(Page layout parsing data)

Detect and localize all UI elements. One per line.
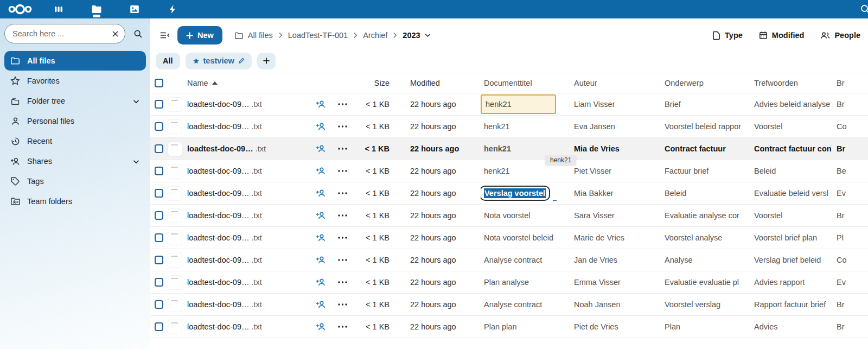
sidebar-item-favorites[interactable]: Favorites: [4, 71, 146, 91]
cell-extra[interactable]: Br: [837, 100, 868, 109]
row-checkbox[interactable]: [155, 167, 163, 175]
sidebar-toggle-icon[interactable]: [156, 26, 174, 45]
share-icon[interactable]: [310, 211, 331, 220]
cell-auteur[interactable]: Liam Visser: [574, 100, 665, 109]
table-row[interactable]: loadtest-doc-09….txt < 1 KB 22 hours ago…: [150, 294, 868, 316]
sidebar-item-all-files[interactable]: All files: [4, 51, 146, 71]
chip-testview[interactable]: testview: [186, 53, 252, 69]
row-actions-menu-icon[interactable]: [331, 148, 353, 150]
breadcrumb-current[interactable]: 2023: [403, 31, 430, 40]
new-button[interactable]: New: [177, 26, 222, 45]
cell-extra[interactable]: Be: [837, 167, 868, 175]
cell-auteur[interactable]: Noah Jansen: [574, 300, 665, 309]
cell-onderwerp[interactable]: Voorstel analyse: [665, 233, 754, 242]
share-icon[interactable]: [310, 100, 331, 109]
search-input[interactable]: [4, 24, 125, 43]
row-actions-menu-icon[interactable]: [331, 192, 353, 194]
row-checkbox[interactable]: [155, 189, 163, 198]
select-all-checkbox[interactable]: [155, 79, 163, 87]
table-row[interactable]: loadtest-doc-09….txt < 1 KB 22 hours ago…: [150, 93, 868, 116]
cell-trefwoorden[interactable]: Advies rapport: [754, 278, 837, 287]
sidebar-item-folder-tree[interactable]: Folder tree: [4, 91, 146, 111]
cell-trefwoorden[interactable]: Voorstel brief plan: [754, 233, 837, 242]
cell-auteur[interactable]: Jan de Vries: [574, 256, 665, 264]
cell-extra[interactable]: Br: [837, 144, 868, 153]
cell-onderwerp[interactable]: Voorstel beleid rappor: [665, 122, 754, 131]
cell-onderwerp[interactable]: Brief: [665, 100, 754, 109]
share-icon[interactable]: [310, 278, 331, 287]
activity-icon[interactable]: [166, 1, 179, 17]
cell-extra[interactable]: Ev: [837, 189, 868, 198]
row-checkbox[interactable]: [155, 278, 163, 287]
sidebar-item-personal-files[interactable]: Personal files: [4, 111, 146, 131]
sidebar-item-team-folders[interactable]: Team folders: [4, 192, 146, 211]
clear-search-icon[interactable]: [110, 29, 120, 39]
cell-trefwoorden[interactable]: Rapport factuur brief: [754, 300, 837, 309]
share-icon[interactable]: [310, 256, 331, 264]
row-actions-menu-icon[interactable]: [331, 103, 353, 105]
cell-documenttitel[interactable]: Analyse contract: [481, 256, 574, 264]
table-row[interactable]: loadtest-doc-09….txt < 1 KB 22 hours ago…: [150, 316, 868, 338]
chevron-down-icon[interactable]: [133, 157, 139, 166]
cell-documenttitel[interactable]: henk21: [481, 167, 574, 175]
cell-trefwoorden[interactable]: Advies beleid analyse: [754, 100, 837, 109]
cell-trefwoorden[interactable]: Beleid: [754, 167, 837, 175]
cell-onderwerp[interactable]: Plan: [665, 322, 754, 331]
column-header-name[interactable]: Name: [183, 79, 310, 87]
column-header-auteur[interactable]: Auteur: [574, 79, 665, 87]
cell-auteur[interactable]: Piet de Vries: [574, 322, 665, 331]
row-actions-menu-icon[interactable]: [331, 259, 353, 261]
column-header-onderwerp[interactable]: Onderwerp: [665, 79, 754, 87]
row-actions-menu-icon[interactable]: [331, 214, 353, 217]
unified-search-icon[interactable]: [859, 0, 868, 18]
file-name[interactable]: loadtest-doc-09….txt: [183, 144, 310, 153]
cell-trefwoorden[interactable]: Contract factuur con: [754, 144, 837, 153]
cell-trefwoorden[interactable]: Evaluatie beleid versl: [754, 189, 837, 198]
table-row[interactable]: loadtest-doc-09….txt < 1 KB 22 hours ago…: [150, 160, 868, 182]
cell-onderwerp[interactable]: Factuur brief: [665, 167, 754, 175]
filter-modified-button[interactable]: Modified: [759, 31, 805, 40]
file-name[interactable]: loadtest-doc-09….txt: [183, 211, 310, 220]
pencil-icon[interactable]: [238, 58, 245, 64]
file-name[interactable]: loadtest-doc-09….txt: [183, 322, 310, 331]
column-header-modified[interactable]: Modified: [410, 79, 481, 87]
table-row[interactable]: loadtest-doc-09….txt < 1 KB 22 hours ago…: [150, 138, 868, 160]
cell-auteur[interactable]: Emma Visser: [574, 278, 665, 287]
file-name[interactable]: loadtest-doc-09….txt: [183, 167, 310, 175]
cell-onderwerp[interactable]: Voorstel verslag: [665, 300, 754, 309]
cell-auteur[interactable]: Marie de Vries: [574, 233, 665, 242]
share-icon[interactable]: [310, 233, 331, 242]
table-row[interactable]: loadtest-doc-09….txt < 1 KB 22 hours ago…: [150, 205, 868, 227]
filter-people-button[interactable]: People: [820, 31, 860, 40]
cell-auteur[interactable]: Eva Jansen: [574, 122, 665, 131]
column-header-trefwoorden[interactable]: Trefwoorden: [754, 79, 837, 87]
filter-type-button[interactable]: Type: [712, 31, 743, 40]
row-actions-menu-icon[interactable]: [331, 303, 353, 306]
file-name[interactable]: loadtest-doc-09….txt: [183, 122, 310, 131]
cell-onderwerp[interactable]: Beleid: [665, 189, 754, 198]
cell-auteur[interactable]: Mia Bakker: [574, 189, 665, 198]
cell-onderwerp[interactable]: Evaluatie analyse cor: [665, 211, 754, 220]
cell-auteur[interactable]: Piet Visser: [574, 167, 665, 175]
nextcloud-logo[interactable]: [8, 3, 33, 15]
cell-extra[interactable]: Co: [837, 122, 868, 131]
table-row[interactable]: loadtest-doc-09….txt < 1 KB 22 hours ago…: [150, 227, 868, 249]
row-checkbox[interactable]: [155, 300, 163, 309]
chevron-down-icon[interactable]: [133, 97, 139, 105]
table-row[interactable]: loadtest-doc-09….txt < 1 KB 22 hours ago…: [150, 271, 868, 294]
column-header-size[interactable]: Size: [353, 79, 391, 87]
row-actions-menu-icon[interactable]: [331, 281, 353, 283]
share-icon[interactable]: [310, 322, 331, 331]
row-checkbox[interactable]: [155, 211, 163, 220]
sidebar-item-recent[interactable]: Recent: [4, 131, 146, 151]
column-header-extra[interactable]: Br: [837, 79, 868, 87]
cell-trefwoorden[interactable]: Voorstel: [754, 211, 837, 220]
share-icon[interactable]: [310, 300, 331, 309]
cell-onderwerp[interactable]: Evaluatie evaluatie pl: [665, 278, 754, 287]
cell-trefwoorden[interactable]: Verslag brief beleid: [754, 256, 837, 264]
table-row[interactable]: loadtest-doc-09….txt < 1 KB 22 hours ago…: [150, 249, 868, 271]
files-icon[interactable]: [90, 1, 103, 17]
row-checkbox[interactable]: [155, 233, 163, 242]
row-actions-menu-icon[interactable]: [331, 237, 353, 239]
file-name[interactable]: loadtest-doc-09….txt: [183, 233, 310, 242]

AIM OF THE TASK>
An exact reprint of the records above is required, with all pictures left out.

SOLUTION FOR THIS EXERCISE>
Detect and localize all UI elements. One per line.
sidebar-item-favorites[interactable]: Favorites: [4, 71, 146, 91]
cell-extra[interactable]: Br: [837, 100, 868, 109]
row-checkbox[interactable]: [155, 167, 163, 175]
sidebar-toggle-icon[interactable]: [156, 26, 174, 45]
share-icon[interactable]: [310, 211, 331, 220]
cell-auteur[interactable]: Liam Visser: [574, 100, 665, 109]
table-row[interactable]: loadtest-doc-09….txt < 1 KB 22 hours ago…: [150, 294, 868, 316]
sidebar-item-all-files[interactable]: All files: [4, 51, 146, 71]
chip-testview[interactable]: testview: [186, 53, 252, 69]
row-actions-menu-icon[interactable]: [331, 148, 353, 150]
breadcrumb-current[interactable]: 2023: [403, 31, 430, 40]
new-button[interactable]: New: [177, 26, 222, 45]
cell-extra[interactable]: Be: [837, 167, 868, 175]
cell-auteur[interactable]: Noah Jansen: [574, 300, 665, 309]
cell-onderwerp[interactable]: Voorstel analyse: [665, 233, 754, 242]
share-icon[interactable]: [310, 100, 331, 109]
search-input[interactable]: [4, 24, 125, 43]
row-actions-menu-icon[interactable]: [331, 192, 353, 194]
row-checkbox[interactable]: [155, 189, 163, 198]
select-all-checkbox[interactable]: [155, 79, 163, 87]
table-row[interactable]: loadtest-doc-09….txt < 1 KB 22 hours ago…: [150, 93, 868, 116]
cell-trefwoorden[interactable]: Advies rapport: [754, 278, 837, 287]
sidebar-item-folder-tree[interactable]: Folder tree: [4, 91, 146, 111]
cell-trefwoorden[interactable]: Voorstel brief plan: [754, 233, 837, 242]
cell-auteur[interactable]: Jan de Vries: [574, 256, 665, 264]
cell-extra[interactable]: Br: [837, 144, 868, 153]
cell-onderwerp[interactable]: Voorstel beleid rappor: [665, 122, 754, 131]
cell-onderwerp[interactable]: Brief: [665, 100, 754, 109]
share-icon[interactable]: [310, 278, 331, 287]
activity-icon[interactable]: [166, 1, 179, 17]
cell-extra[interactable]: Ev: [837, 189, 868, 198]
row-checkbox[interactable]: [155, 278, 163, 287]
sidebar-item-personal-files[interactable]: Personal files: [4, 111, 146, 131]
sidebar-item-team-folders[interactable]: Team folders: [4, 192, 146, 211]
clear-search-icon[interactable]: [110, 29, 120, 39]
cell-trefwoorden[interactable]: Rapport factuur brief: [754, 300, 837, 309]
share-icon[interactable]: [310, 256, 331, 264]
row-actions-menu-icon[interactable]: [331, 103, 353, 105]
cell-documenttitel[interactable]: Analyse contract: [481, 256, 574, 264]
table-row[interactable]: loadtest-doc-09….txt < 1 KB 22 hours ago…: [150, 316, 868, 338]
chevron-down-icon[interactable]: [133, 157, 139, 166]
cell-documenttitel[interactable]: henk21: [481, 167, 574, 175]
cell-trefwoorden[interactable]: Advies beleid analyse: [754, 100, 837, 109]
cell-trefwoorden[interactable]: Beleid: [754, 167, 837, 175]
cell-onderwerp[interactable]: Plan: [665, 322, 754, 331]
column-header-name[interactable]: Name: [183, 79, 310, 87]
column-header-auteur[interactable]: Auteur: [574, 79, 665, 87]
cell-auteur[interactable]: Piet de Vries: [574, 322, 665, 331]
row-actions-menu-icon[interactable]: [331, 259, 353, 261]
column-header-onderwerp[interactable]: Onderwerp: [665, 79, 754, 87]
row-actions-menu-icon[interactable]: [331, 214, 353, 217]
unified-search-icon[interactable]: [859, 0, 868, 18]
file-name[interactable]: loadtest-doc-09….txt: [183, 144, 310, 153]
cell-trefwoorden[interactable]: Contract factuur con: [754, 144, 837, 153]
cell-trefwoorden[interactable]: Evaluatie beleid versl: [754, 189, 837, 198]
table-row[interactable]: loadtest-doc-09….txt < 1 KB 22 hours ago…: [150, 160, 868, 182]
cell-onderwerp[interactable]: Factuur brief: [665, 167, 754, 175]
filter-modified-button[interactable]: Modified: [759, 31, 805, 40]
file-name[interactable]: loadtest-doc-09….txt: [183, 211, 310, 220]
pencil-icon[interactable]: [238, 58, 245, 64]
file-name[interactable]: loadtest-doc-09….txt: [183, 322, 310, 331]
column-header-modified[interactable]: Modified: [410, 79, 481, 87]
table-row[interactable]: loadtest-doc-09….txt < 1 KB 22 hours ago…: [150, 138, 868, 160]
cell-auteur[interactable]: Emma Visser: [574, 278, 665, 287]
file-name[interactable]: loadtest-doc-09….txt: [183, 167, 310, 175]
cell-onderwerp[interactable]: Voorstel verslag: [665, 300, 754, 309]
cell-auteur[interactable]: Marie de Vries: [574, 233, 665, 242]
share-icon[interactable]: [310, 233, 331, 242]
table-row[interactable]: loadtest-doc-09….txt < 1 KB 22 hours ago…: [150, 205, 868, 227]
filter-people-button[interactable]: People: [820, 31, 860, 40]
cell-auteur[interactable]: Eva Jansen: [574, 122, 665, 131]
column-header-trefwoorden[interactable]: Trefwoorden: [754, 79, 837, 87]
filter-type-button[interactable]: Type: [712, 31, 743, 40]
row-actions-menu-icon[interactable]: [331, 303, 353, 306]
file-name[interactable]: loadtest-doc-09….txt: [183, 122, 310, 131]
cell-onderwerp[interactable]: Beleid: [665, 189, 754, 198]
cell-auteur[interactable]: Mia Bakker: [574, 189, 665, 198]
cell-onderwerp[interactable]: Evaluatie analyse cor: [665, 211, 754, 220]
cell-auteur[interactable]: Piet Visser: [574, 167, 665, 175]
nextcloud-logo[interactable]: [8, 3, 33, 15]
cell-extra[interactable]: Co: [837, 122, 868, 131]
table-row[interactable]: loadtest-doc-09….txt < 1 KB 22 hours ago…: [150, 227, 868, 249]
row-checkbox[interactable]: [155, 300, 163, 309]
chevron-down-icon[interactable]: [133, 97, 139, 105]
table-row[interactable]: loadtest-doc-09….txt < 1 KB 22 hours ago…: [150, 271, 868, 294]
column-header-size[interactable]: Size: [353, 79, 391, 87]
row-actions-menu-icon[interactable]: [331, 281, 353, 283]
share-icon[interactable]: [310, 322, 331, 331]
row-checkbox[interactable]: [155, 211, 163, 220]
sidebar-item-recent[interactable]: Recent: [4, 131, 146, 151]
column-header-extra[interactable]: Br: [837, 79, 868, 87]
cell-trefwoorden[interactable]: Voorstel: [754, 211, 837, 220]
share-icon[interactable]: [310, 300, 331, 309]
cell-onderwerp[interactable]: Evaluatie evaluatie pl: [665, 278, 754, 287]
cell-trefwoorden[interactable]: Verslag brief beleid: [754, 256, 837, 264]
table-row[interactable]: loadtest-doc-09….txt < 1 KB 22 hours ago…: [150, 249, 868, 271]
files-icon[interactable]: [90, 1, 103, 17]
row-checkbox[interactable]: [155, 233, 163, 242]
row-actions-menu-icon[interactable]: [331, 237, 353, 239]
file-name[interactable]: loadtest-doc-09….txt: [183, 233, 310, 242]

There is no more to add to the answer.